Echó un vistazo a sus espaldas, pero en los jardines reinaba una perfumada oscuridad, los arbustos eran unas manchas desiguales contra la mole de la muralla y los árboles de negros brazos parecían impenetrables. «No", pensó, sintiéndose ridículo. "Mi padre no me habría hecho seguir y observar. Estoy pensando cosas absurdas. Pero de lo contrario… ¿qué?»
Se estaba acercando a las primeras antorchas. Aminoró el paso y acabó por detenerse. Se encontraba directamente debajo de una tea. Le habría bastado levantar la mano para tocar las llamas anaranjadas que bailaban y se estremecían en el aire nocturno. Tomó el pergamino con la punta de los dedos y lo acercó a la luz, con la confusa idea de que era posible leerlo sin desenrollarlo. Pero se mantuvo opaco, desde luego, palideciendo sólo un poco al fulgor de la antorcha. Khaemuast lo levantó un poco más. «Esto es demencial", se dijo. "Todo este episodio huele a locura." Sintió el calor de la antorcha sobre la cara y la mano, temblorosa. El papiro empezó a ennegrecerse imperceptiblemente, lo sentía tirar hacia dentro y rizarse. "Es muy antiguo", pensó. "Existe alguna posibilidad de que sea de verdad valioso.»

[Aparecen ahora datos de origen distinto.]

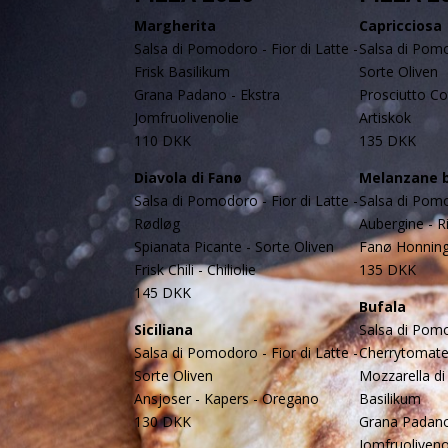
Margherita
Capricciosa
Salsa di Pomodoro - Fior di Latte -
Salsa di Pomo
Frisk Basilikum
Sorte Oliven
Grana Padano - Ekstra
Prosciutto Co
Jomfruolivenolie
Artiskok
110 DKK
135 DKK
Diavola di Fanø
Melanzane b
Salsa di Pomodoro - Fior di Latte -
Salsa di Pomo
Rødløg
Aubergine - R
Spianata Picante - Sorte Oliven
Fanø Honnin
Frisk Chili - Chiliolie
135 DKK
145 DKK
Bufala
Siciliana
Salsa di Pomo
Salsa di Pomodoro - Fior di Latte -
Cherrytomate
Sorte Oliven
Mozzarella di 
Ansjoser - Kapers - Oregano
Basilikum
130 DKK
Grana Padano
Jomfruoliveno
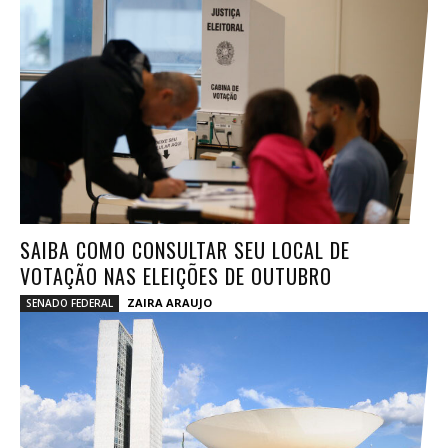
SAIBA COMO CONSULTAR SEU LOCAL DE
VOTAÇÃO NAS ELEIÇÕES DE OUTUBRO
ZAIRA ARAUJO
SENADO FEDERAL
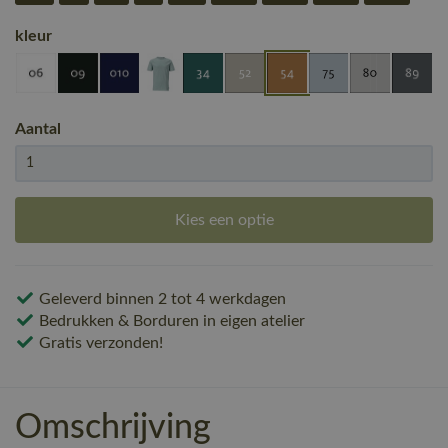
kleur
Aantal
Kies een optie
Geleverd binnen 2 tot 4 werkdagen
Bedrukken & Borduren in eigen atelier
Gratis verzonden!
Omschrijving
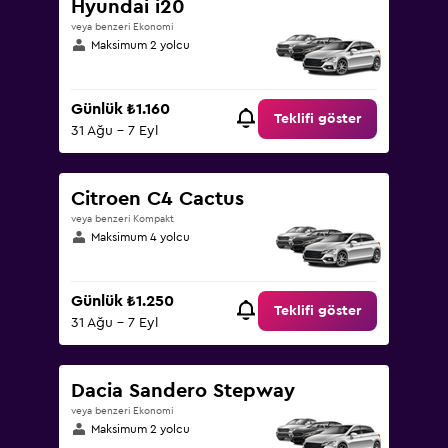
Hyundai i20
veya benzeri Ekonomi
Maksimum 2 yolcu
Günlük ₺1.160
Teklifi göster
31 Ağu - 7 Eyl
Citroen C4 Cactus
veya benzeri Kompakt
Maksimum 4 yolcu
Günlük ₺1.250
Teklifi göster
31 Ağu - 7 Eyl
Dacia Sandero Stepway
veya benzeri Ekonomi
Maksimum 2 yolcu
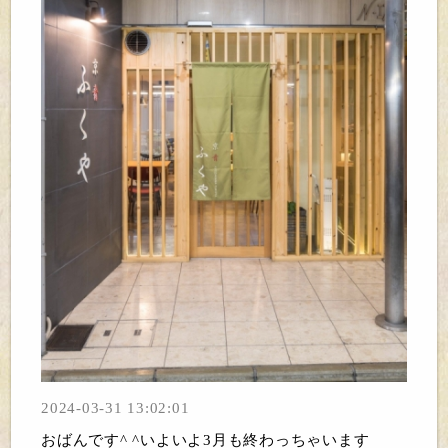
2024-03-31 13:02:01
おばんです^ ^いよいよ3月も終わっちゃいます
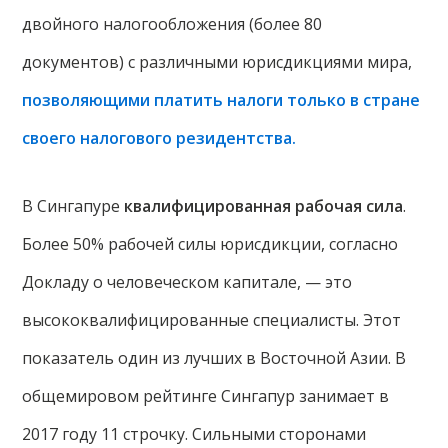
двойного налогообложения (более 80
документов) с различными юрисдикциями мира,
позволяющими платить налоги только в стране
своего налогового резидентства.
В Сингапуре
квалифицированная рабочая сила
.
Более 50% рабочей силы юрисдикции, согласно
Докладу о человеческом капитале, — это
высококвалифицированные специалисты. Этот
показатель один из лучших в Восточной Азии. В
общемировом рейтинге Сингапур занимает в
2017 году 11 строчку. Сильными сторонами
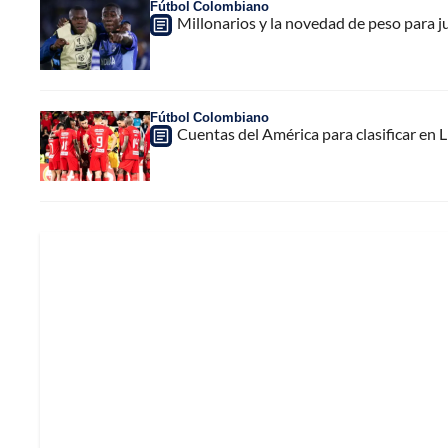
Fútbol Colombiano
Millonarios y la novedad de peso para j
Fútbol Colombiano
Cuentas del América para clasificar en 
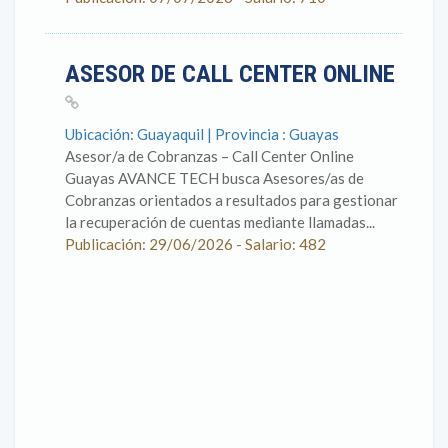
ASESOR DE CALL CENTER ONLINE
Ubicación: Guayaquil | Provincia : Guayas
Asesor/a de Cobranzas – Call Center Online
Guayas AVANCE TECH busca Asesores/as de
Cobranzas orientados a resultados para gestionar
la recuperación de cuentas mediante llamadas...
Publicación: 29/06/2026 - Salario: 482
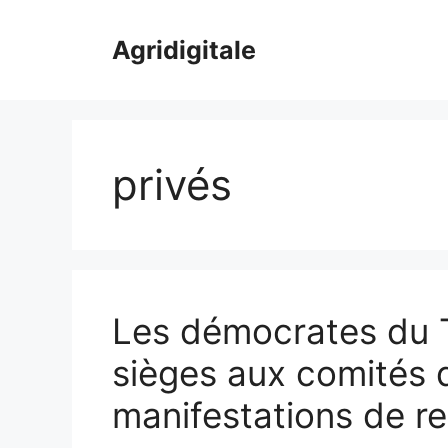
Skip
to
Agridigitale
content
privés
Les démocrates du 
sièges aux comités 
manifestations de 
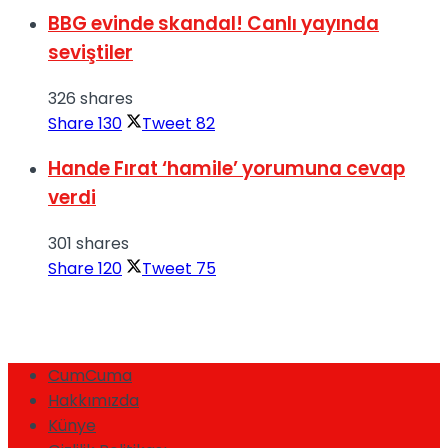
BBG evinde skandal! Canlı yayında
seviştiler
326 shares
Share
130
Tweet
82
Hande Fırat ‘hamile’ yorumuna cevap
verdi
301 shares
Share
120
Tweet
75
CumCuma
Hakkımızda
Künye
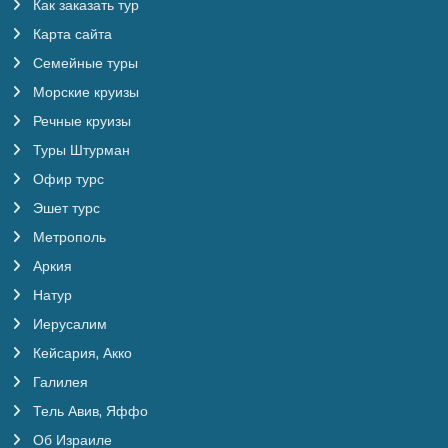
Как заказать тур
Карта сайта
Семейные туры
Морские круизы
Речные круизы
Туры Штурман
Офир турс
Эшет турс
Метрополь
Аркия
Натур
Иерусалим
Кейсария, Акко
Галилея
Тель Авив, Яффо
Об Израиле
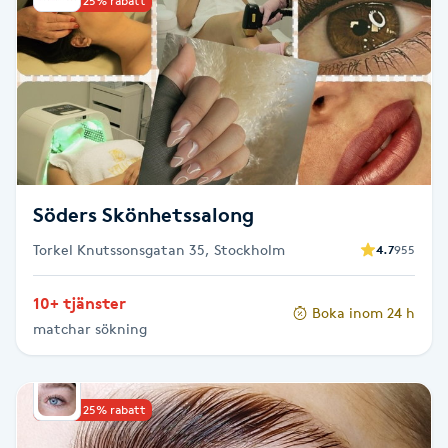
Upp till 25% rabatt
Kinesiologi
Kinesisk medicin
Kiropraktik
Klangmassage
Söders Skönhetssalong
Torkel Knutssonsgatan 35, Stockholm
Klippning
4.7
955
10+ tjänster
Klippning & Slingor
Boka inom 24 h
matchar sökning
Klippning ungdom
Upp till 25% rabatt
Koppningsmassage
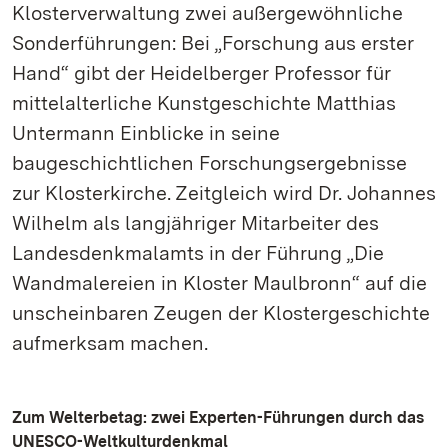
Klosterverwaltung zwei außergewöhnliche
Sonderführungen: Bei „Forschung aus erster
Hand“ gibt der Heidelberger Professor für
mittelalterliche Kunstgeschichte Matthias
Untermann Einblicke in seine
baugeschichtlichen Forschungsergebnisse
zur Klosterkirche. Zeitgleich wird Dr. Johannes
Wilhelm als langjähriger Mitarbeiter des
Landesdenkmalamts in der Führung „Die
Wandmalereien in Kloster Maulbronn“ auf die
unscheinbaren Zeugen der Klostergeschichte
aufmerksam machen.
Zum Welterbetag: zwei Experten-Führungen durch das
UNESCO-Weltkulturdenkmal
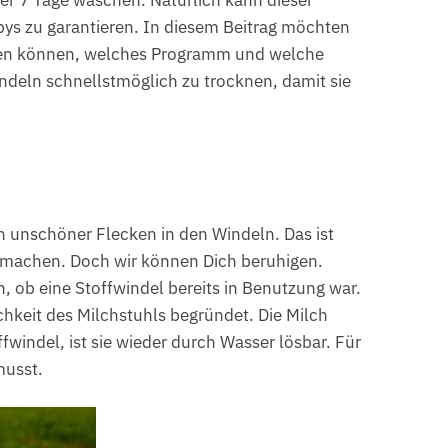
s zu garantieren. In diesem Beitrag möchten
erden können, welches Programm und welche
deln schnellstmöglich zu trocknen, damit sie
h unschöner Flecken in den Windeln. Das ist
 machen. Doch wir können Dich beruhigen.
, ob eine Stoffwindel bereits in Benutzung war.
chkeit des Milchstuhls begründet. Die Milch
windel, ist sie wieder durch Wasser lösbar. Für
musst.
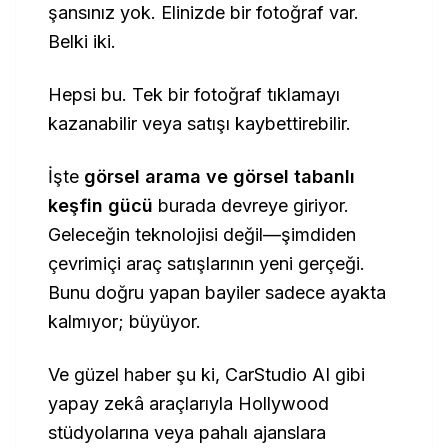
şansınız yok. Elinizde bir fotoğraf var.
Belki iki.
Hepsi bu. Tek bir fotoğraf tıklamayı
kazanabilir veya satışı kaybettirebilir.
İşte
görsel arama ve görsel tabanlı
keşfin gücü
burada devreye giriyor.
Geleceğin teknolojisi değil—şimdiden
çevrimiçi araç satışlarının yeni gerçeği.
Bunu doğru yapan bayiler sadece ayakta
kalmıyor; büyüyor.
Ve güzel haber şu ki, CarStudio AI gibi
yapay zekâ araçlarıyla Hollywood
stüdyolarına veya pahalı ajanslara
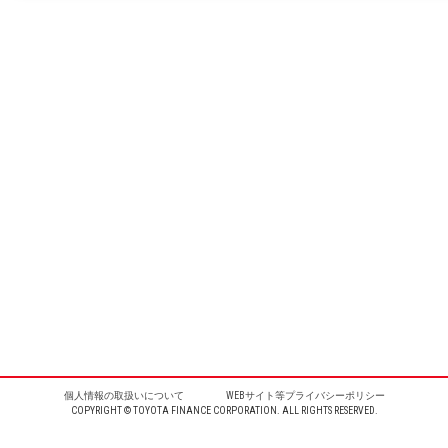
個人情報の取扱いについて
WEBサイト等プライバシーポリシー
COPYRIGHT © TOYOTA FINANCE CORPORATION. ALL RIGHTS RESERVED.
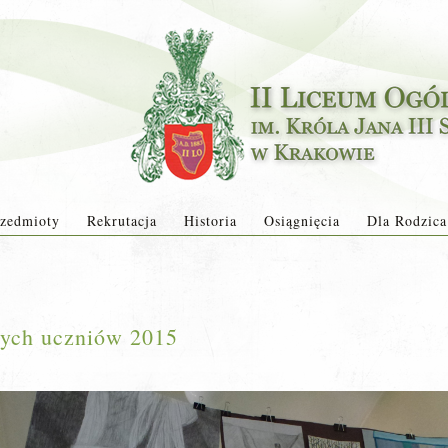
zedmioty
Rekrutacja
Historia
Osiągnięcia
Dla Rodzica
nych uczniów 2015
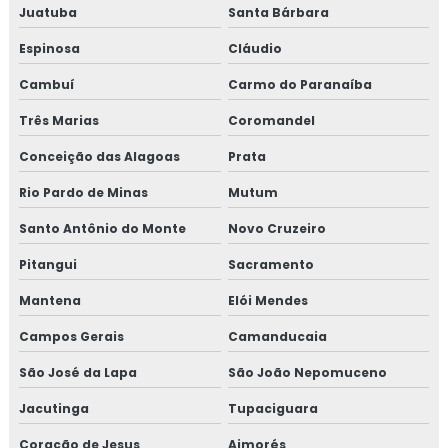
Revestimento térmico
Juatuba
Santa Bárbara
Revestimento térmico industrial
Espinosa
Cláudio
Cambuí
Carmo do Paranaíba
Revestimento térmico para container
Três Marias
Coromandel
Revestimento térmico tubulação
Conceição das Alagoas
Prata
Serviço de isolamento térmico
Rio Pardo de Minas
Mutum
Serviço de isolamento térmico de dutos
Santo Antônio do Monte
Novo Cruzeiro
Pitangui
Sacramento
Serviço de isolamento térmico industrial
Mantena
Elói Mendes
Serviço de isolamento térmico industrial no rj
Campos Gerais
Camanducaia
Valor isolamento lã de rocha
São José da Lapa
São João Nepomuceno
Isolamento térmico lã de rocha
Jacutinga
Tupaciguara
Coração de Jesus
Aimorés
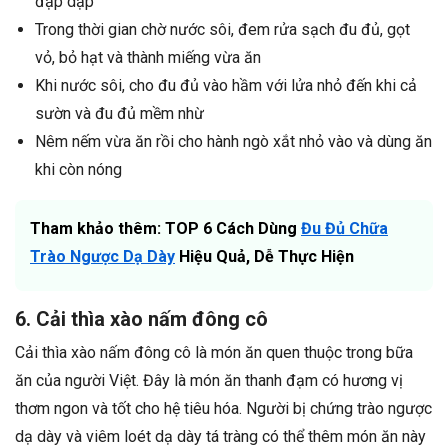
đập dập
Trong thời gian chờ nước sôi, đem rửa sạch đu đủ, gọt
vỏ, bỏ hạt và thành miếng vừa ăn
Khi nước sôi, cho đu đủ vào hầm với lửa nhỏ đến khi cả
sườn và đu đủ mềm nhừ
Nêm nếm vừa ăn rồi cho hành ngò xắt nhỏ vào và dùng ăn
khi còn nóng
Tham khảo thêm: TOP 6 Cách Dùng
Đu Đủ Chữa
Trào Ngược Dạ Dày
Hiệu Quả, Dễ Thực Hiện
6. Cải thìa xào nấm đông cô
Cải thìa xào nấm đông cô là món ăn quen thuộc trong bữa
ăn của người Việt. Đây là món ăn thanh đạm có hương vị
thơm ngon và tốt cho hệ tiêu hóa. Người bị chứng trào ngược
dạ dày và viêm loét dạ dày tá tràng có thể thêm món ăn này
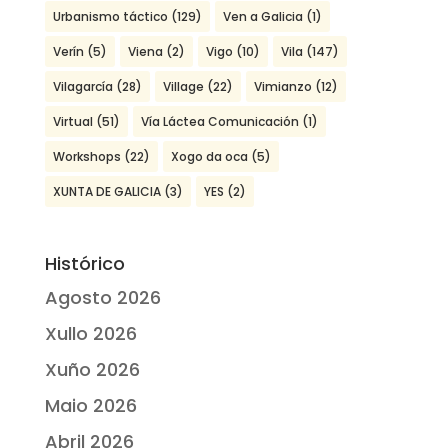
Urbanismo táctico
(129)
Ven a Galicia
(1)
Verín
(5)
Viena
(2)
Vigo
(10)
Vila
(147)
Vilagarcía
(28)
Village
(22)
Vimianzo
(12)
Virtual
(51)
Vía Láctea Comunicación
(1)
Workshops
(22)
Xogo da oca
(5)
XUNTA DE GALICIA
(3)
YES
(2)
Histórico
Agosto 2026
Xullo 2026
Xuño 2026
Maio 2026
Abril 2026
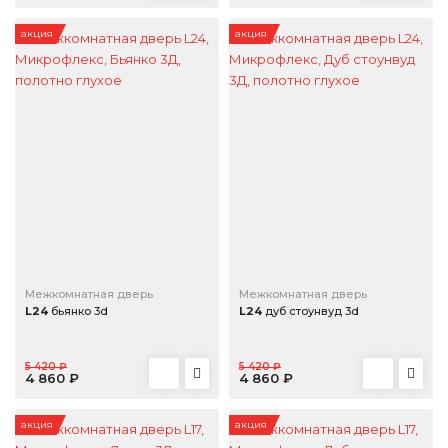
акция
акция
Межкомнатная дверь
Межкомнатная дверь
L24
бьянко 3d
L24
дуб стоунвуд 3d
5 420 ₽
5 420 ₽
4 860 ₽
4 860 ₽
акция
акция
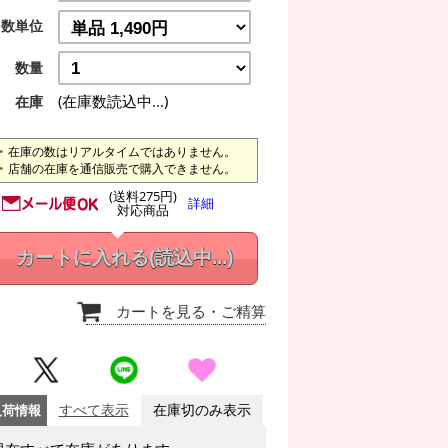
数単位
数量
(在庫数読込中...)
在庫
在庫の数はリアルタイムではありません。
店舗の在庫を通信販売で購入できません。
(送料275円)
詳細
対応商品
カートに入れる
(読込中...)
カートを見る
・ご精算
入荷情報
すべて表示
在庫切のみ表示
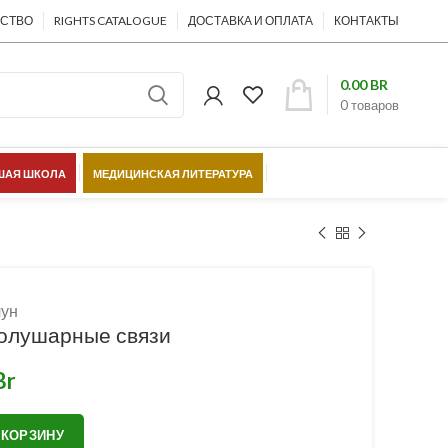
ЕСТВО
RIGHTS CATALOGUE
ДОСТАВКА И ОПЛАТА
КОНТАКТЫ
0.00
BR
0
товаров
АЯ ШКОЛА
МЕДИЦИНСКАЯ ЛИТЕРАТУРА
ШЁЛКОВЫЙ ПУТЬ
чун
олушарные связи
Br
 КОРЗИНУ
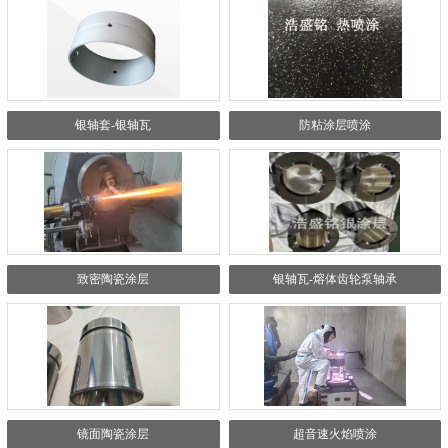
银轴套-银轴瓦
防粘涂层喷涂
致密陶瓷涂层
银轴瓦-熔体齿轮泵轴承
镜面陶瓷涂层
超音速火焰喷涂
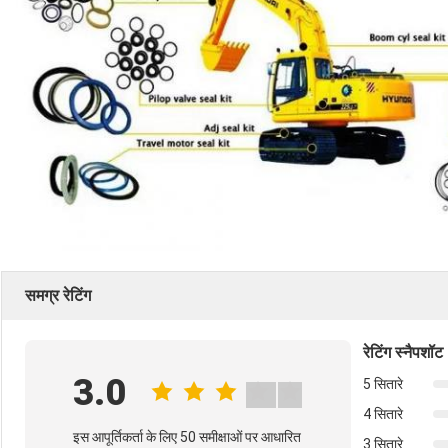
समग्र रेटिंग
रेटिंग स्नैपशॉट
3.0
5 सितारे
4 सितारे
इस आपूर्तिकर्ता के लिए 50 समीक्षाओं पर आधारित
3 सितारे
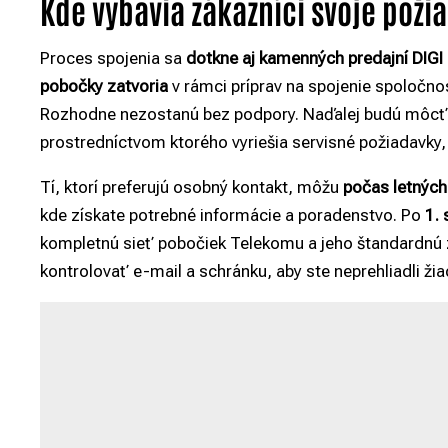
Kde vybavia zákazníci svoje poži
Proces spojenia sa
dotkne aj kamenných predajní DIG
pobočky zatvoria
v rámci príprav na spojenie spoločno
Rozhodne nezostanú bez podpory. Naďalej budú môcť
prostredníctvom ktorého vyriešia servisné požiadavky, 
Tí, ktorí preferujú osobný kontakt, môžu
počas letných
kde získate potrebné informácie a poradenstvo. Po
1.
kompletnú sieť pobočiek Telekomu a jeho štandardnú 
kontrolovať e-mail a schránku, aby ste neprehliadli ži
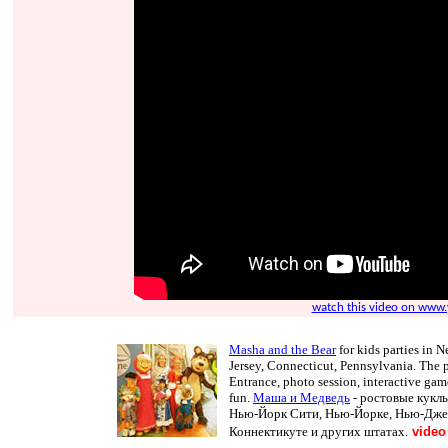
watch this video on www
Masha and the Bear
for kids parties in 
Jersey, Connecticut, Pennsylvania. The
Entrance, photo session, interactive gam
fun.
Маша и Медведь
- ростовые куклы
Нью-Йорк Сити, Нью-Йорке, Нью-Джер
Коннектикуте и других штатах.
video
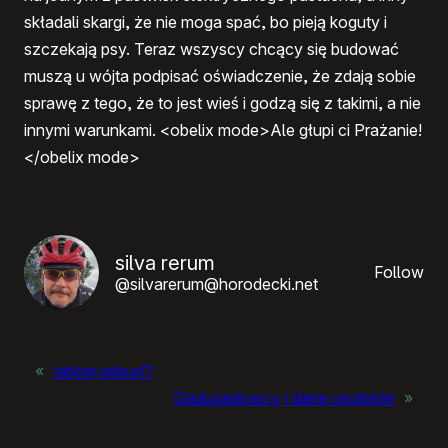
składali skargi, że nie moga spać, bo pieją koguty i
szczekają psy. Teraz wszyscy chcący się budować
muszą u wójta podpisać oświadczenie, że zdają sobie
sprawę z tego, że to jest wieś i godzą się z takimi, a nie
innymi warunkami. <obelix mode>Ale głupi ci Prażanie!
</obelix mode>
silva rerum
Follow
@silvarerum@horodecki.net
«
jabber.gda.pl?
Gadugadowcy i dane osobiste
»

Se apresuró a apartarlo del fuego y le echó un vistazo. Una esquina se había chamuscado. Una diminuta porción se desprendió bajo sus ojos y cayó al suelo. «Muy afortunado o de una terrible mala suerte, dependiendo de mis actos de esta noche», recordó, pensando en su horóscopo. Pero ¿qué acto iba a traerle la buena suerte: quemarlo o guardarlo? Pues sólo de una cosa estaba seguro: ése era el momento al que se refería el horóscopo; de un modo u otro, las consecuencias serian graves.
Permaneció indeciso durante mucho tiempo, acordándose del viejo, de sus ojos suplicantes, y sus palabras urgentes. Quería deshacerse de la carga que habían echado sobre él, pero al mismo tiempo se decía que su buen juicio había sido alterado por el vino y lo tardío de la hora, que estaba convirtiendo un encuentro sin importancia en algo portentoso y fatídico. Gimiendo por lo bajo, guardó el pergamino bajo los voluminosos pliegues de su túnica y se alejó lentamente del circulo de antorchas. Cruzó las sombras densas y llegó a la entrada del palacio, donde dos guardias le hicieron una reverencia. Les dio las buenas noches y pronto estuvo en las habitaciones de la familia. Ib y Kasa se apresuraron a acercarse a él.